• _Exercise description_
Whenever a line in the data holds the string "Налоговый", copy that line.

>>>

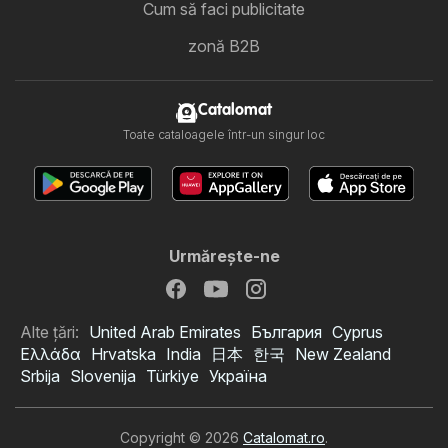
Cum să faci publicitate
zonă B2B
Catalomat
Toate cataloagele într-un singur loc
Urmăreşte-ne
Alte țări:
United Arab Emirates
България
Cyprus
Ελλάδα
Hrvatska
India
日本
한국
New Zealand
Srbija
Slovenija
Türkiye
Україна
Copyright © 2026
Catalomat.ro
.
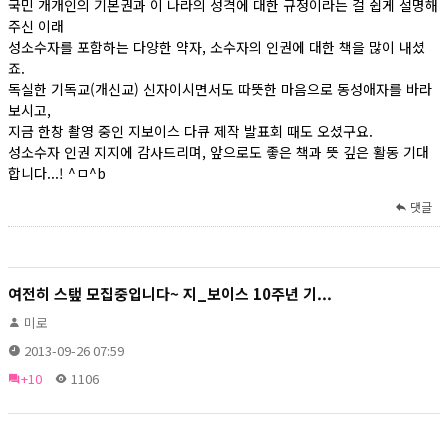
국민 개개인의 기본권과 이 나라의 성격에 대한 규정이라는 걸 쉽게 설명해
주신 이래
성소수자를 포함하는 다양한 약자, 소수자의 인권에 대한 책을 많이 내셨
죠.
독실한 기독교(개신교) 신자이시면서도 따뜻한 마음으로 동성애자를 바라
보시고,
지금 한창 촬영 중인 지보이스 다큐 제작 발표회 때도 오셨구요.
성소수자 인권 지지에 감사드리며, 앞으로도 좋은 책과 뜻 깊은 활동 기대
합니다...! ^ㅁ^b
댓글
여전히 스탶 모집중입니다~ 지_보이스 10주년 기...
미로
2013-09-26 07:59
+10
1106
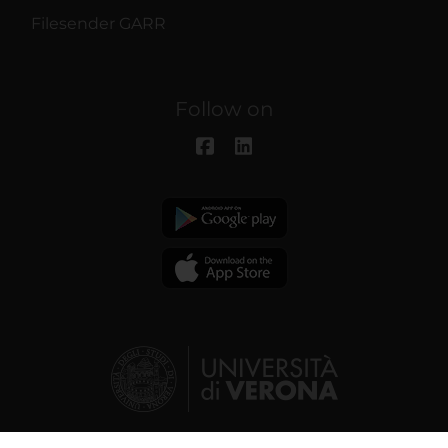
Filesender GARR
Follow on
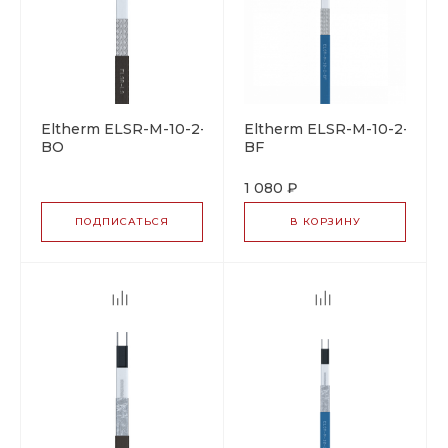
Eltherm ELSR-M-10-2-
Eltherm ELSR-M-10-2-
BO
BF
саморегулирующийся
саморегулирующийся
греющий кабель
греющий кабель
1 080 ₽
ПОДПИСАТЬСЯ
В КОРЗИНУ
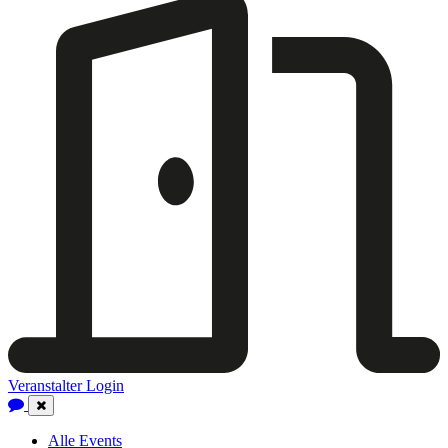
Veranstalter Login
Close
Navigation
Alle Events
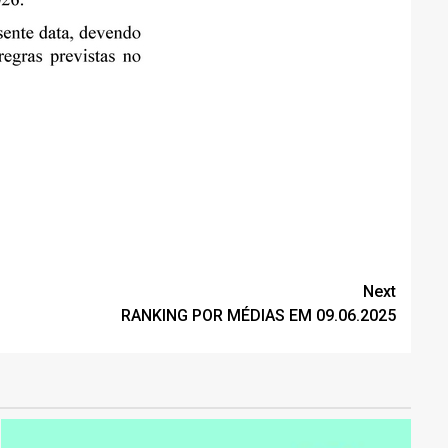
Next
RANKING POR MÉDIAS EM 09.06.2025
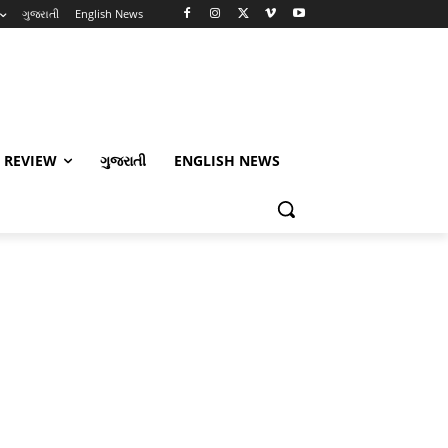
ગુજરાતી
English News
 REVIEW
ગુજરાતી
ENGLISH NEWS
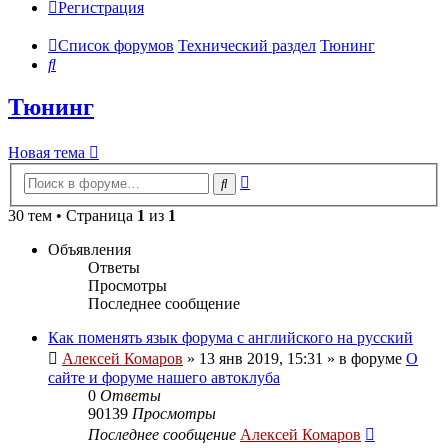
Регистрация
Список форумов
Технический раздел
Тюнинг
Поиск
Тюнинг
Новая тема
Расширенный
Поиск
поиск
30 тем • Страница
1
из
1
Объявления
Ответы
Просмотры
Последнее сообщение
Как поменять язык форума с английского на русский
Алексей Комаров
»
13 янв 2019, 15:31
» в форуме
О
сайте и форуме нашего автоклуба
0
Ответы
90139
Просмотры
Последнее сообщение
Алексей Комаров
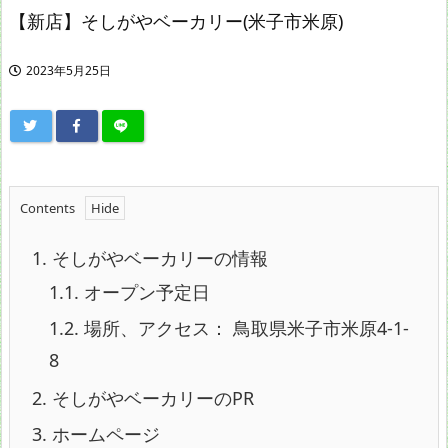
【新店】そしがやベーカリー(米子市米原)
2023年5月25日
Contents
1.
そしがやベーカリーの情報
1.1.
オープン予定日
1.2.
場所、アクセス： 鳥取県米子市米原4-1-
8
2.
そしがやベーカリーのPR
3.
ホームページ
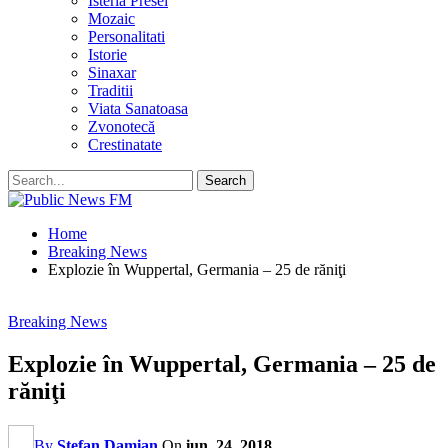
Isteria Presei
Mozaic
Personalitati
Istorie
Sinaxar
Traditii
Viata Sanatoasa
Zvonotecă
Crestinatate
Home
Breaking News
Explozie în Wuppertal, Germania – 25 de răniţi
Breaking News
Explozie în Wuppertal, Germania – 25 de
răniţi
By
Stefan Damian
On
iun. 24, 2018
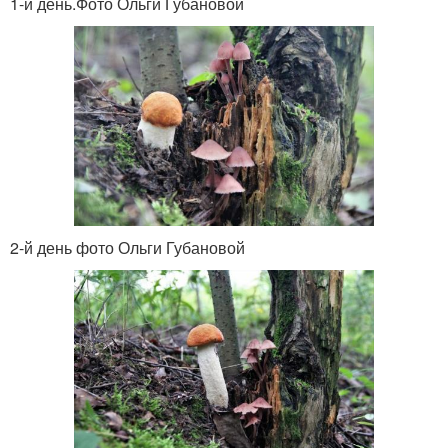
1-й день.Фото Ольги Губановой
2-й день фото Ольги Губановой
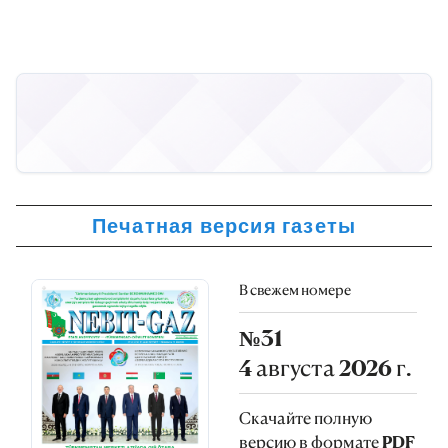
Печатная версия газеты
В свежем номере
№31
4 августа 2026 г.
Скачайте полную
версию в формате PDF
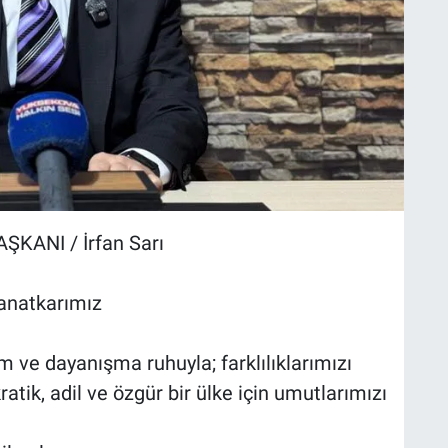
KANI / İrfan Sarı
Sanatkarımız
m ve dayanışma ruhuyla; farklılıklarımızı
tik, adil ve özgür bir ülke için umutlarımızı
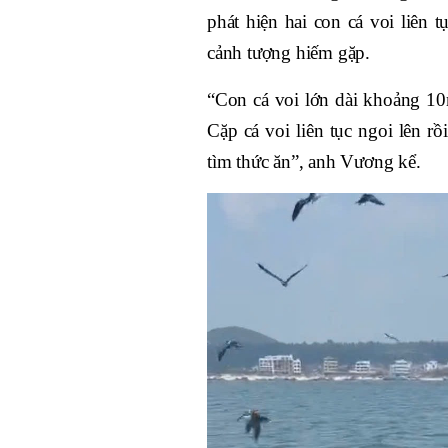
phát hiện hai con cá voi liên 
cảnh tượng hiếm gặp.
“Con cá voi lớn dài khoảng 1
Cặp cá voi liên tục ngoi lên r
tìm thức ăn”, anh Vương kể.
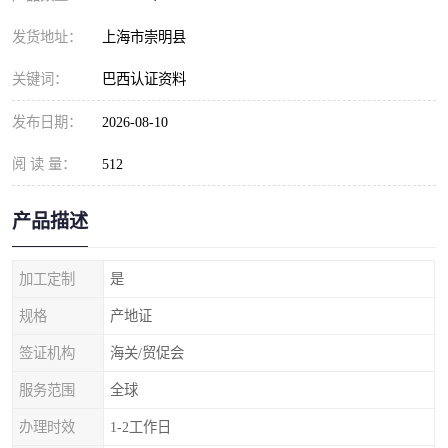
发货地址：
上海市崇明县
关键词：
巴西认证资料
发布日期：
2026-08-10
阅 读 量：
512
产品描述
加工定制
是
规格
产地证
签证机构
海关/贸促会
服务范围
全球
办理时效
1-2工作日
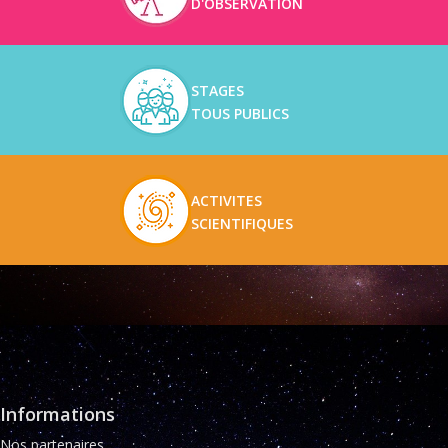
D'OBSERVATION
STAGES
TOUS PUBLICS
ACTIVITES
SCIENTIFIQUES
Informations
Nos partenaires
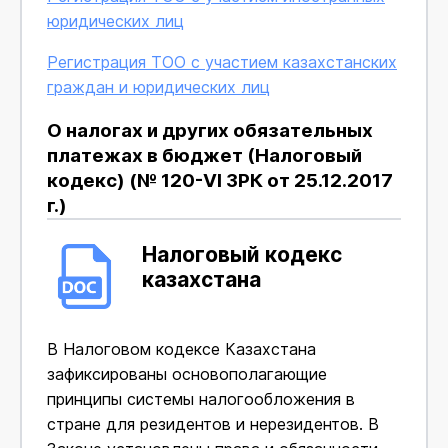
юридических лиц
Регистрация ТОО с участием казахстанских
граждан и юридических лиц
О налогах и других обязательных
платежах в бюджет (Налоговый
кодекс) (№ 120-VI ЗРК от 25.12.2017
г.)
Налоговый кодекс
казахстана
В Налоговом кодексе Казахстана
зафиксированы основополагающие
принципы системы налогообложения в
стране для резидентов и нерезидентов. В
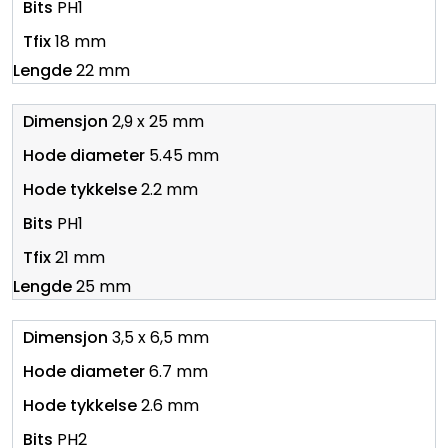
PH1
18 mm
22 mm
2,9 x 25 mm
5.45 mm
2.2 mm
PH1
21 mm
25 mm
3,5 x 6,5 mm
6.7 mm
2.6 mm
PH2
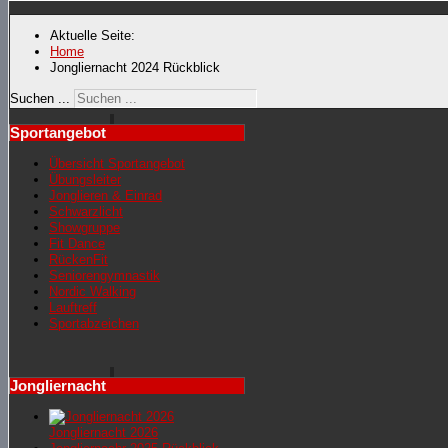
Aktuelle Seite:
Home
Jongliernacht 2024 Rückblick
Suchen ...
Sportangebot
Übersicht Sportangebot
Übungsleiter
Jonglieren & Einrad
Schwarzlicht
Showgruppe
Fit Dance
RückenFit
Seniorengymnastik
Nordic Walking
Lauftreff
Sportabzeichen
Jongliernacht
Jongliernacht 2026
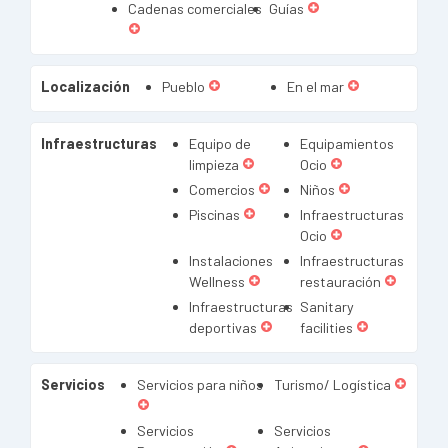
Cadenas comerciales
Guías
Localización
Pueblo
En el mar
Infraestructuras
Equipo de
Equipamientos
limpieza
Ocio
Comercios
Niños
Piscinas
Infraestructuras
Ocio
Instalaciones
Infraestructuras
Wellness
restauración
Infraestructuras
Sanitary
deportivas
facilities
Servicios
Servicios para niños
Turismo/ Logística
Servicios
Servicios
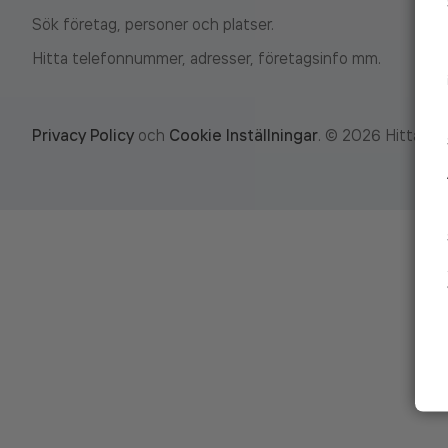
Sök företag, personer och platser.
Hitta telefonnummer, adresser, företagsinfo mm.
Privacy Policy
och
Cookie Inställningar
.
©
2026
Hitta.se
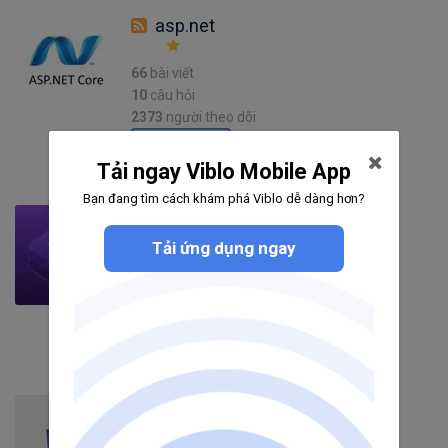
asp.net
66
bài viết
10
câu hỏi
2373
người theo dõi
Theo dõi
Tải ngay Viblo Mobile App
Bạn đang tìm cách khám phá Viblo dễ dàng hơn?
Bootstrap
Tải ứng dụng ngay
53
bài viết
7
câu hỏi
4220
người theo dõi
Theo dõi
CSS3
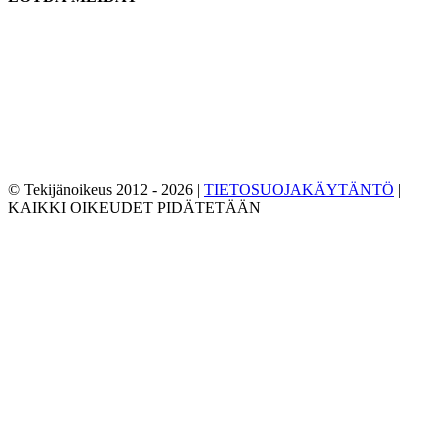
© Tekijänoikeus 2012 -
2026 |
TIETOSUOJAKÄYTÄNTÖ
|
KAIKKI OIKEUDET PIDÄTETÄÄN
Facebook
Viserrys
YouTube
Sähköposti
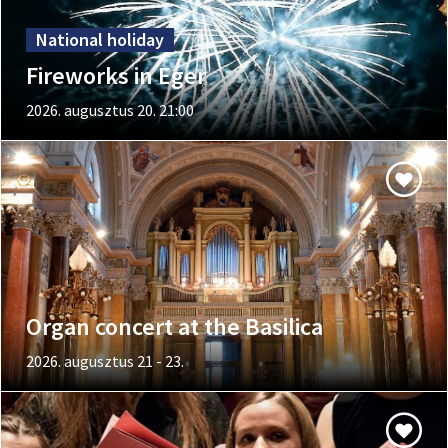
National holiday
Fireworks in Eger
2026. augusztus 20. 21:00
Organ concert at the Basilica
2026. augusztus 21 - 23.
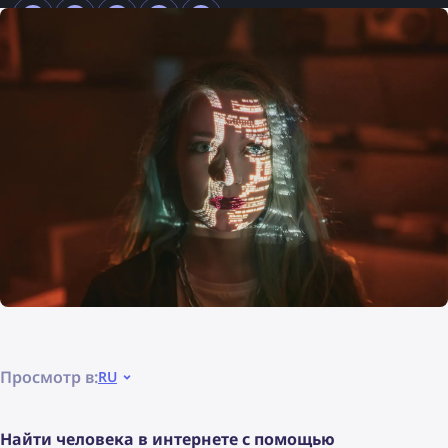
Просмотр в:
RU
Найти человека в интернете с помощью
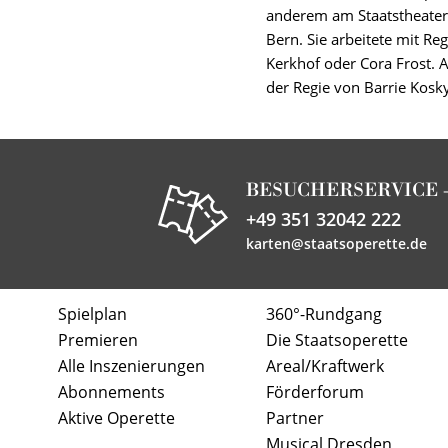
anderem am Staatstheater 
Bern. Sie arbeitete mit Re
Kerkhof oder Cora Frost. 
der Regie von Barrie Kosky
BESUCHERSERVICE 
+49 351 32042 222
karten@staatsoperette.de
Spielplan
360°-Rundgang
Premieren
Die Staatsoperette
Alle Inszenierungen
Areal/Kraftwerk
Abonnements
Förderforum
Aktive Operette
Partner
Musical Dresden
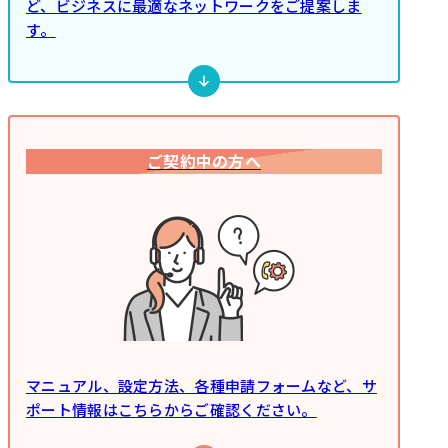
ど、ビジネスに最適なネットワークをご提案しま
す。
ご契約中の方へ
マニュアル、設定方法、各種申請フォームなど、サ
ポート情報はこちらからご確認ください。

<<<

• _Response_
платежах в бюджет (Налоговый
Налоговый кодекс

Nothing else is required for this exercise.